LAST DAY OF THE 2006 MEMORIAL DAY SAIL.....
After Thumper and Magellan and The Nearly Perfect Wife and I ate a breakfast of pancakes and at least one engine-mount impersonating a biscuit, we walked out of the joint and saw this...Magellan, of course, said, "If we leave now we can get back before dark."
My friend, Magellan, is an intrepid sailor. He likes the rail down and water washing along the side decks like the log ride at Six Flags. But his enthusiasm occasionally suffers blind spots where it bleeds off into something normal folks call a death wish. I replied,"Look here: anything coming from that quarter, with that amount of purple in it, is going to have some big wind in it, too. I say we wait for that to pass." Thumper and The Nearly Perfect Wife agreed. Magellan suffered the mutiny in silent dignity.

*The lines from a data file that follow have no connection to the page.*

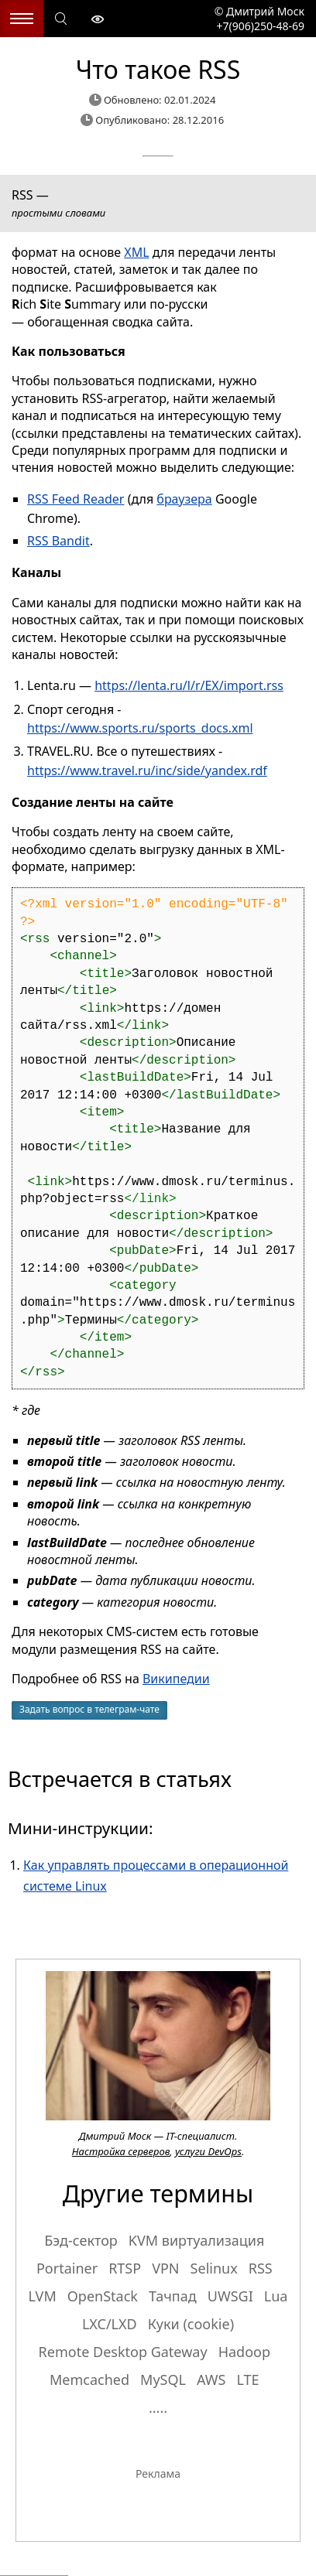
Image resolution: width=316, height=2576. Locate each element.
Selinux (214, 2268)
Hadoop (244, 2351)
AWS (211, 2379)
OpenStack (102, 2296)
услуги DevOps (208, 2151)
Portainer (67, 2268)
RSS (261, 2268)
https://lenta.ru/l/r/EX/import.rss (188, 685)
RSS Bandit (58, 540)
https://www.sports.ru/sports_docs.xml (140, 727)
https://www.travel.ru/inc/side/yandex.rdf (147, 770)
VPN (165, 2268)
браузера (183, 498)
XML (136, 252)
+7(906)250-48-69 (259, 26)
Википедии (176, 1678)
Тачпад (173, 2296)
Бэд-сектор (80, 2240)
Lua (276, 2296)
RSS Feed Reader (75, 498)
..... (158, 2407)
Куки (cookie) (191, 2324)
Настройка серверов (121, 2151)
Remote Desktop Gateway (123, 2351)
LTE (248, 2379)
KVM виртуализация (197, 2240)
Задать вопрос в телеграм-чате (89, 1709)
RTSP (124, 2268)
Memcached (89, 2379)
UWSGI (230, 2296)
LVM (43, 2296)
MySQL (163, 2379)
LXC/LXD (109, 2324)
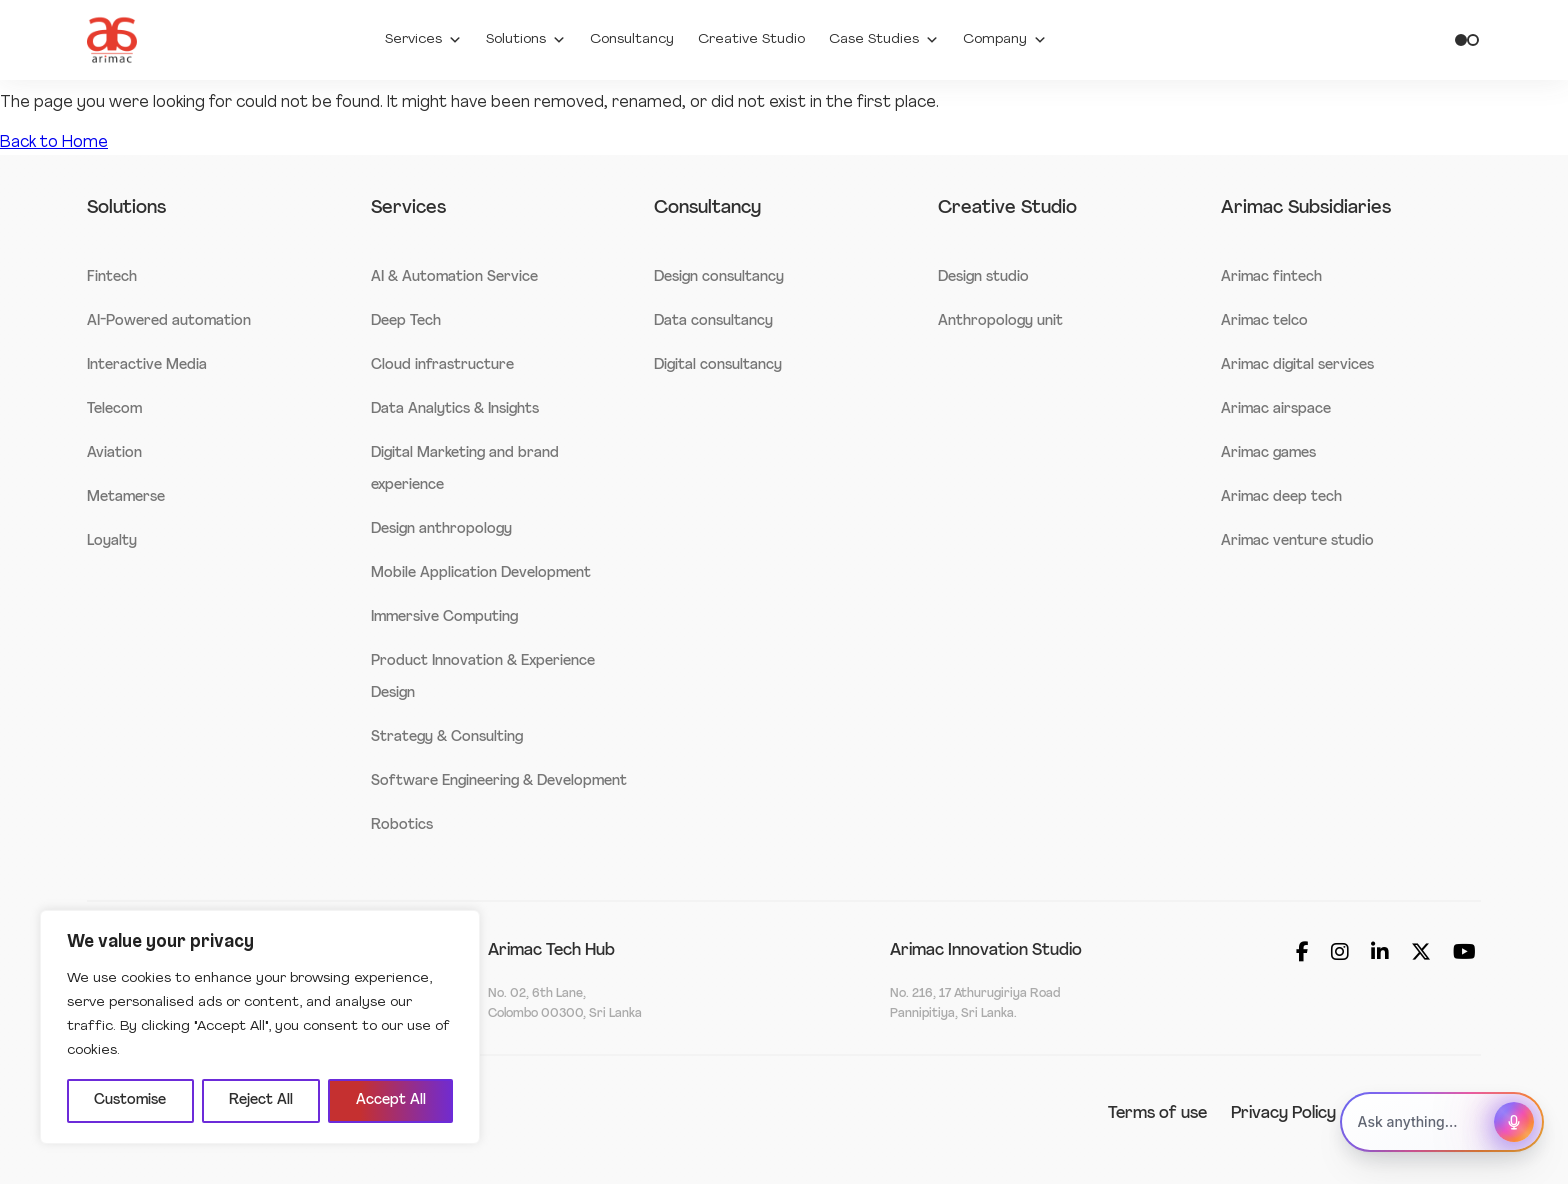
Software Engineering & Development (499, 781)
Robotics (402, 825)
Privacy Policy (1283, 1114)
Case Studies (884, 40)
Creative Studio (751, 39)
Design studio (983, 277)
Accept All (391, 1100)
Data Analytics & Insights (455, 409)
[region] (260, 1027)
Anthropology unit (1000, 321)
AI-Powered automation (169, 321)
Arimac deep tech (1281, 497)
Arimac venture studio (1297, 541)
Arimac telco (1264, 321)
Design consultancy (719, 277)
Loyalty (112, 541)
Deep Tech (406, 321)
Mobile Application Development (481, 573)
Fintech (112, 277)
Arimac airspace (1276, 409)
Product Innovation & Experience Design (483, 677)
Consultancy (632, 39)
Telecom (114, 409)
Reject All (261, 1100)
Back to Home (54, 143)
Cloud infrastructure (442, 365)
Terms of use (1157, 1114)
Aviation (114, 453)
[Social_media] (1302, 954)
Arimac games (1268, 453)
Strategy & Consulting (447, 737)
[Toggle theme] (1467, 40)
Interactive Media (147, 365)
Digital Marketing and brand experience (465, 469)
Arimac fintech (1271, 277)
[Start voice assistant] (1514, 1122)
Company (1005, 40)
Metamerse (126, 497)
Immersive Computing (444, 617)
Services (423, 40)
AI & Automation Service (454, 277)
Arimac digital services (1297, 365)
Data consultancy (713, 321)
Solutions (526, 40)
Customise (130, 1100)
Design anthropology (441, 529)
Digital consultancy (718, 365)
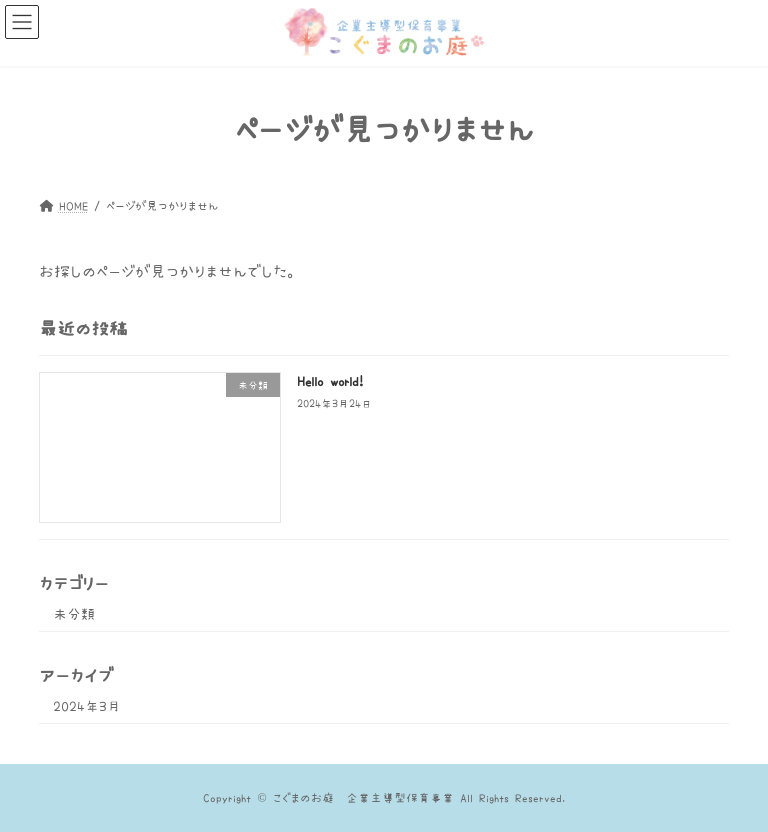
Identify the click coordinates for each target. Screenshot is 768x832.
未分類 (74, 614)
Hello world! (330, 381)
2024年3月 (87, 706)
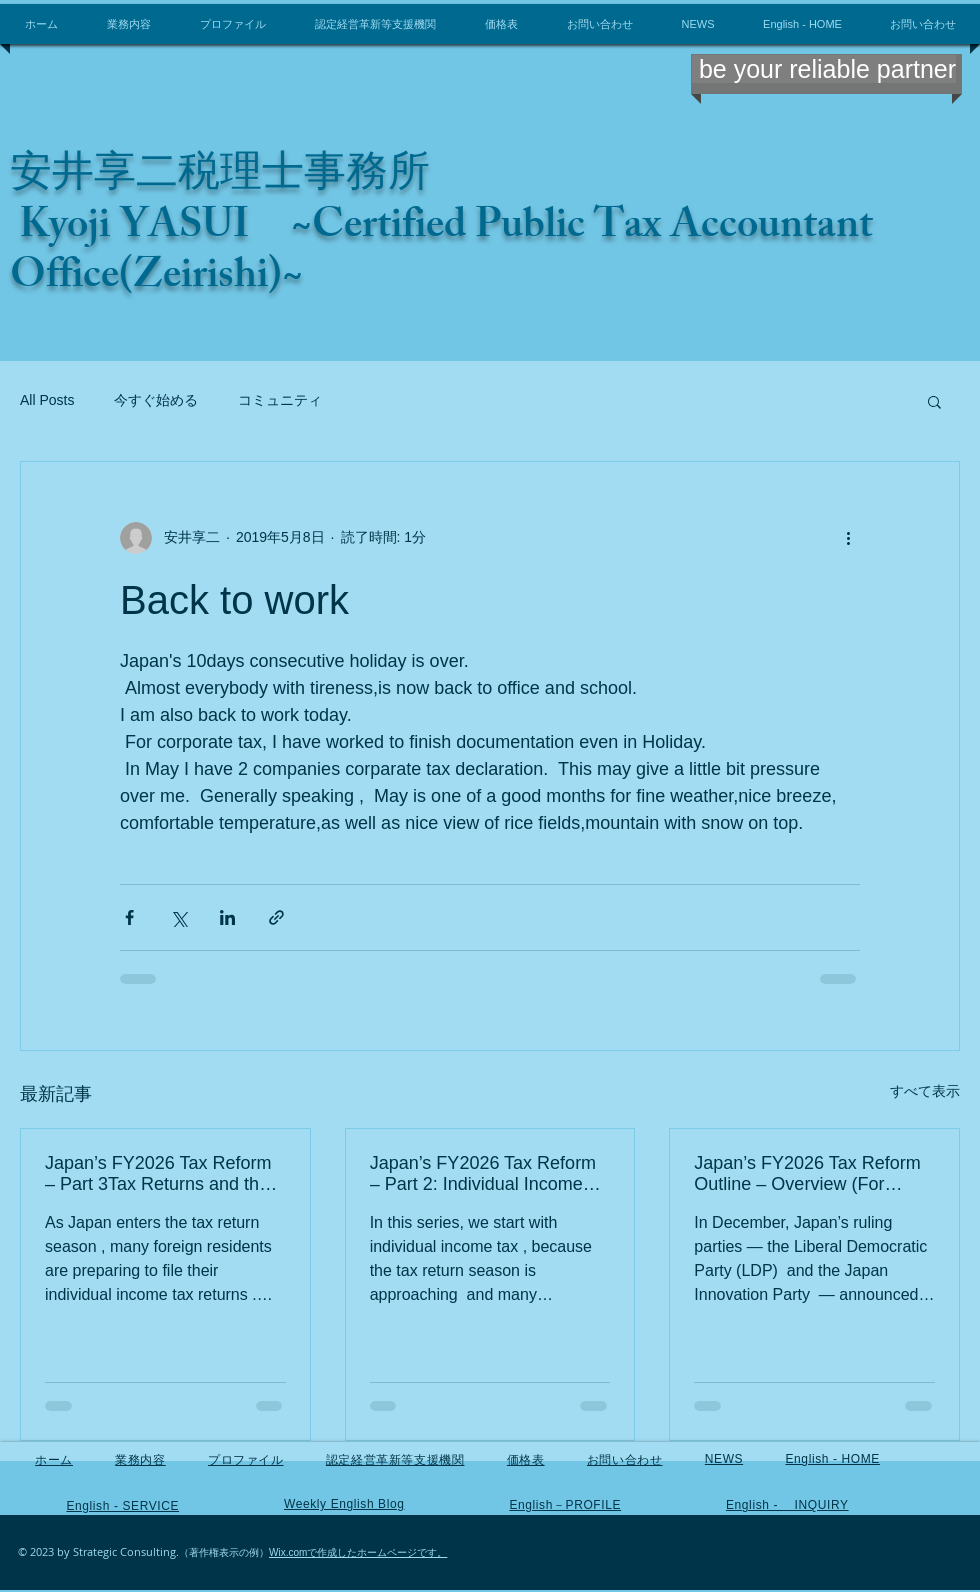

Fifteen minutes later, with all of us on our respective vessels, the wind came down like a Rider of the Apocalypse. The VHF radio was a constant crackle of wild calls from boaters caught in 50-60 knot winds. The Coast Guard replies had the resigned tone of men who knew they must choose between the merely panicked and those in real danger. Houdini and The Nearly Perfect Wife and I rode it out at dockside--though even tied-off we had a good 10-degree heel and a pelting rain.


Once the weather ran off to the southeast, we set out from the Galveston Yacht Basin. And so did everything else with a keel or propeller or screw or rudder. At the intersection of the Intercoastal Canal, the Houston Ship Channel and the cut above Pelican Island, things got downright crowded: tugs, barges, tankers, cargo ships, shrimpers, recreational fishermen, power boaters, cruise ships and an unbroken parade of sailboats coagulated, some headed north, some headed into an agitated Gulf.
One lesson learned in all this traffic: stand off from that barge-pushing tug, mister. The revolutions on those screws pull an awesome amount of water past his rudder, to a depth of at least four feet. Too close, and the suction will pull your keel to him, too. Had we been in anything less than the 20-knot east winds powering us along, we likely would have had some intimate moments between the Mighty Houdini and our truculent tug just to port.
As for the more peaceful stretch north. I captained for awhile-- and when the fleet thinned, turned the helm over to a more pulchritudinous watch.